Using customer complaints to improve online customer experience

If you want to know how to make and keep customers happy, seek answers from your customer complaints database.

That’s the advice Tim Sheedy, principal analyst of Forrester Research, has for businesses that want to improve their online shopping and service experience.

Sure, it seems obvious, but many businesses – even large businesses – fail to use customer feedback as the catalyst for improving the online experience, Sheedy says.

Therefore, businesses also fail to recognise that a poor customer experience can reduce potential profits.

Becca Krass, a product marketer at marketing software company Salesforce, agrees with Sheedy’s argument, saying today’s customers expect to be heard, and expect quick solutions to their problems.

These are three steps small business owners can take to improve their online customer service. 

Monitor customer feedback on every online channel you use

Research from customer intelligence consultancy Walker revealed by 2020, experience will be a more important factor in purchase decisions than product or price.

So it’s important to actively monitor and respond to customer feedback.

Any online channel on which customers can contact you – a website, an email address, or any social media account – is a database of customer feedback.

Today’s customers expect you to respond to their feedback and provide solutions within hours, not days. 

Help customers immediately solve their own problems

Krass says in a global market, it’s too easy for customers to leave your business.

“If customers have obstacles, they’re going to leave because there’s always someone else who can do what you do,” Krass says.

There’s increasing pressure to provide on-the-spot solutions to any problem a customer encounters.

Dating app, Hinge – which sets up 50,000 dates per week – found a way to try to instantly solve its users’ problems: the company embedded relevant FAQs on each screen of the app.

The functionality provided users a quick and clear escalation path for any issues they had, without needing to contact customer service.

Online customer
Help customers find answers to their questions about your product or service.
 

Scale your customer service offering

When Hinge users needed to escalate a problem to the customer service team, their questions were directed to a two-person team.
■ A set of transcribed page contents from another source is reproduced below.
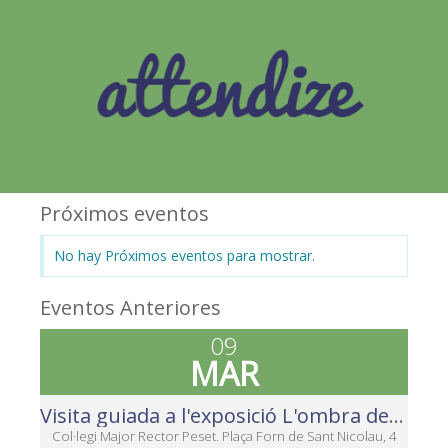
Próximos eventos
No hay Próximos eventos para mostrar.
Eventos Anteriores
09
MAR
Visita guiada a l'exposició L'ombra de les lletres. València a través de la memòria fotogràfica dels seus rètols (1880-2000)
Col·legi Major Rector Peset. Plaça Forn de Sant Nicolau, 4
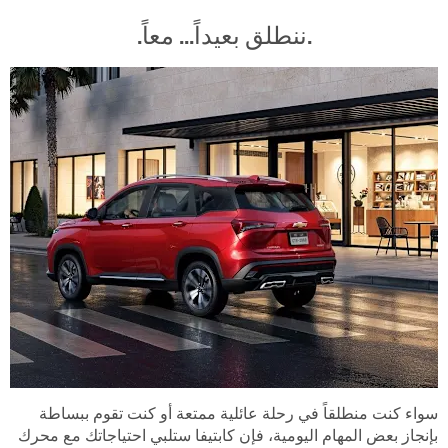
.ننطلق بعيداً... معاً.
سواء كنت منطلقاً في رحلة عائلية ممتعة أو كنت تقوم ببساطة
بإنجاز بعض المهام اليومية، فإن كابتيفا ستلبي احتياجاتك مع محرك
Just two!

Hinge makes sure its FAQs provide clear answers so customers can find answers before contacting customer service.

It reduced the need to hire more customer service team members.

But they offer just one product – the app – so customer numbers could grow without the types of enquiries changing dramatically.

Customer researching information online
Give customer on-hand information so they can find answers for themselves.

What happens when your products and customer numbers are both growing?

You need technology that will scale with your business’ growth, Krass advises.

Cindy Dent, customer service lead at online homewares retailer Temple&Webster, says her team found it “impossible to manage customer enquiries in an inbox” once enquiries reached 100 per day.

Enquiries were rapidly increasing as the product range and customer base (which is currently 1.5 million) grew.

She recognised the business needed to invest in technology that would help automate some processes, and collate enquiries from multiple service channels (website, emails, and social media), while still giving customers personalised responses.

Temple&Webster chose to invest in Desk.com, a helpdesk for small businesses.

Dent says implementing the platform has allowed her team to respond to customers faster, to see the interactions history clearly, and to help her make decisions about how to resource her team.

“We know certain enquiries will be quick, and others need time, but it’s easy to recognise that because we have the processes built into desk.com,” Cindy says.